In Schumanns Heil'gen Hallen

Düsseldorf, Bilker Straße Nr. 15. Der Cellist Thomas Beckmann, der bundesweit durch die erfolgreichen Benefizkonzerte für sein Obdachlosenprojekt „Gemeinsam gegen Kälte“ bekannt geworden ist, bewohnt in Düsseldorf Robert und Clara Schumanns letzte Wohnung.

RONDO: Wie lebt es sich in solchen heiligen Hallen?

Thomas Beckmann: Sehr gut. Vor allem, nachdem ich mit meiner Frau Kayoko Beckmann den Dachboden ausgebaut habe. Ursprünglich war die zweite Etage, die ja nur ein Teil von Robert und Claras Wohnung war, lediglich 80 qm groß.
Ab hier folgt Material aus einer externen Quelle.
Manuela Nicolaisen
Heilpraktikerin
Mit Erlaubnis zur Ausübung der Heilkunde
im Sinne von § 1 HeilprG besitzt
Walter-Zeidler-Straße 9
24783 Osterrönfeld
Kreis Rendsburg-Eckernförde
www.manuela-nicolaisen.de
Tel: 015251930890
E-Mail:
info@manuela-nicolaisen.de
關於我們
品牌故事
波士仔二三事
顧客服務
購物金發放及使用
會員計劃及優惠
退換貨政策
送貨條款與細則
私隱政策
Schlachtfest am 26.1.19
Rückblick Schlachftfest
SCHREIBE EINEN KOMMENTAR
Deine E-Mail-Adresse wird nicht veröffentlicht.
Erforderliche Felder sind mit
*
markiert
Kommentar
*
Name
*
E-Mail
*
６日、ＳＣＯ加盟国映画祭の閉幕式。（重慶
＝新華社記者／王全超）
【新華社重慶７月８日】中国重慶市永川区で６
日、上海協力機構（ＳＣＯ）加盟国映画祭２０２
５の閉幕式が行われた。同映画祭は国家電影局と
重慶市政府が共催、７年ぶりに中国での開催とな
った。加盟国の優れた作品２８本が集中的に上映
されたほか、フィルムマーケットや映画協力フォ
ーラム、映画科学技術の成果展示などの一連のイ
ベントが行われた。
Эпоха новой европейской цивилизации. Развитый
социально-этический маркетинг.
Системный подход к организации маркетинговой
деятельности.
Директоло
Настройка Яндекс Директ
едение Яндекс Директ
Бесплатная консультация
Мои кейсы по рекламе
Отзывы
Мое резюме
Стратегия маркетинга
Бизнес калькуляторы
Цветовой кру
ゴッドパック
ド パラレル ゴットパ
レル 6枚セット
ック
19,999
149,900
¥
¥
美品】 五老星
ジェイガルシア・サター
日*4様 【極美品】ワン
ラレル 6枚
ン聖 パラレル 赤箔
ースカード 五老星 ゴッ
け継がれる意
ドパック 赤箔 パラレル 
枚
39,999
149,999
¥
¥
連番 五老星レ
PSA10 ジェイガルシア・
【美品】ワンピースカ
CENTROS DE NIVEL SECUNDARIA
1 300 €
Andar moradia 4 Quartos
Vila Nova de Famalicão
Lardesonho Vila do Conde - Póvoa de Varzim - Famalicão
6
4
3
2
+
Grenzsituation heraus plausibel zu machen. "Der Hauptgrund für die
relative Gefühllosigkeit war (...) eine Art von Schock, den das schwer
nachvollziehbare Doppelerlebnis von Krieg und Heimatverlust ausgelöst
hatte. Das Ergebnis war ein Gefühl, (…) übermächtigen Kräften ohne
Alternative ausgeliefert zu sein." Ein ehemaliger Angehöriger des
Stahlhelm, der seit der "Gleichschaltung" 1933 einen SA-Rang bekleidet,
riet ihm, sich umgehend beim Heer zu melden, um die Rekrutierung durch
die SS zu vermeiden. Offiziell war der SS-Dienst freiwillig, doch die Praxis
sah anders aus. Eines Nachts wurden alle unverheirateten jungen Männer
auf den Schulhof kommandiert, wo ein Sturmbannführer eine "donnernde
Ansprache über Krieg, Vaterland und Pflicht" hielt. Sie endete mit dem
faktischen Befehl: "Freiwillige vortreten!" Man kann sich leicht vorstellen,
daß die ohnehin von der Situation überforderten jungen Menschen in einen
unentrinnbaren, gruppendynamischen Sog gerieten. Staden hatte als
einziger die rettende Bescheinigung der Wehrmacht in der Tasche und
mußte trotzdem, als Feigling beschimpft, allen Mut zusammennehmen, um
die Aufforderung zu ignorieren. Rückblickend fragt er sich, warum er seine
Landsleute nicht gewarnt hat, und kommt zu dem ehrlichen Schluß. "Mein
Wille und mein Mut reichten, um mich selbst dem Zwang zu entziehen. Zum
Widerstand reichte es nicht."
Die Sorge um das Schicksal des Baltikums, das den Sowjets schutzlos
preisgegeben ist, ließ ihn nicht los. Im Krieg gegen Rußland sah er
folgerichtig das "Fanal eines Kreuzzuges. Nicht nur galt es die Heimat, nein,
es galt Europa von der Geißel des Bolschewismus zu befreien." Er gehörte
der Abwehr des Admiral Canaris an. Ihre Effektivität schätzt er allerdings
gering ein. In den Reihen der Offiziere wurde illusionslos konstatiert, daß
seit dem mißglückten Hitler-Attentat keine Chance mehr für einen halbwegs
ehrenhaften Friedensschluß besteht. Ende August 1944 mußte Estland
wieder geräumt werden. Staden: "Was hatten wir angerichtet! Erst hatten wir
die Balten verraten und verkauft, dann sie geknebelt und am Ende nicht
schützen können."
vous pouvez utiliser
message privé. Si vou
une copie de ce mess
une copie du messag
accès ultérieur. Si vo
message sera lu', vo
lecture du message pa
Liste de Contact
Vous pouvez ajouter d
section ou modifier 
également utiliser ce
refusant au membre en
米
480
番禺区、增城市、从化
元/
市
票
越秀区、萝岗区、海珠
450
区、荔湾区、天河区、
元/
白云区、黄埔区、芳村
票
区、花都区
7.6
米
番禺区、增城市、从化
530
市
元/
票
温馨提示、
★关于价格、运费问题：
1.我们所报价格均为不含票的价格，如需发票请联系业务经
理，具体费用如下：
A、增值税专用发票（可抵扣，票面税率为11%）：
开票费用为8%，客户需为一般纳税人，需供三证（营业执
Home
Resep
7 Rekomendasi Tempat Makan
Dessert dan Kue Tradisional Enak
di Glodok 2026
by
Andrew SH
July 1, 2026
RONDO: Wieso bekamen Sie den Zuschlag für die Wohnung in der Bilker Straße 15?

Beckmann: Die Stadt Düsseldorf, die das Haus 1972 gekauft hatte, war 1990 der Meinung, dass ein Musiker hier einziehen sollte. Und da fiel die Wahl eben auf mich. Natürlich hat mich sofort eine gewisse Ehrfurcht beschlichen, als das Angebot kam. Ich kannte das Haus ja schon aus meinen Schülertagen. Als 15-Jähriger bin ich da vorbeigegangen, um zu sehen, wer da wohnt. Mich hatte schon immer diese Liebesgeschichte zwischen Robert und Clara fasziniert. Erst ein Jahr nach unserem Einzug konnte ich diese Ehrfurcht dann doch ablegen.

RONDO: In welchen Zustand war die Wohnung?

Beckmann: Für einen Musiker war sie zunächst nicht unbedingt geeignet. Da waren keine Lärmstopp-Scheiben drin. Ich habe ein halbes Jahr gezögert, bis ich den Vertrag unterschrieben habe, weil auch die Fußböden so schief waren, dass ein Bürostuhl von einer Ecke in die andere rollte. Da mussten wir sie erst einmal dem normalen Wohnstandard anpassen. Aber im Grunde ist das Haus dadurch, dass es nicht renoviert war, im Wesentlichen so erhalten, wie es einmal war. Da, wo jetzt unsere Küche ist, war beispielsweise Claras Zimmer, in dem sie ungestört musizieren konnte. Pablo Casals hat mal gesagt, dass eine seiner größten Reliquien ein Stein aus der Fensterbank von Beethovens Haus ist. Hier sind dagegen selbst die Türklinken noch dieselben.